The comic and co-creator of the sitcom “2 Broke Girls” said she’s still working out how — if at all — to incorporate the political tumult of the Trump era into her stand-up act: “Politics isn’t really what I talk about. So it’s been an interesting conflict for me: Do I start talking about that?”
Over the past year, while also juggling several creative projects, Cummings has been touring and building new stand-up material. She started from scratch after retiring her “I’m Your Girlfriend” set, so Cummings has been testing out jokes and tweaking them based on audience reactions.
“I try not to start writing too much before I start touring,” she said.
Beyond stand-up, Cummings is in the early stages of directing the feature film “The Female Brain” and also is writing a memoir.
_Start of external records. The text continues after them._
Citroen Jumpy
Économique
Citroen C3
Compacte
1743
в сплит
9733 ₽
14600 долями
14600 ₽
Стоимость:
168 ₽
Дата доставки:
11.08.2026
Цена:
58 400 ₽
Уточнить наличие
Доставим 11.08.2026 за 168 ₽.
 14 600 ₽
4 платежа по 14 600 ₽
She described the book as covering “all the things that I’ve been too embarrassed to talk about onstage, because you have to make eye contact with people and these things are too humiliating to talk about while making eye contact. So you can read them in your house alone and not look at me judgmentally afterward.”
Her years onstage, she said, have prepared her to write the book.
“When you do stand-up, the audience doesn’t let you be boring,” she said. “So when I sit down and I’m writing, if I feel like I’m blathering on, I’m like, ‘Oh, that’s boring.’ I have a high bar for what’s worth writing about. I think stand-up has helped me with that.”
Cummings did play the Wheeler once before some years ago, at the invitation of David Brenner. She’s looking forward to facing another oxygen-starved audience in Aspen.
“When people have altitude sickness and are drunker than they should be, they laugh more,” she said. “So I’m grateful. I always get more laughs than I deserve there.”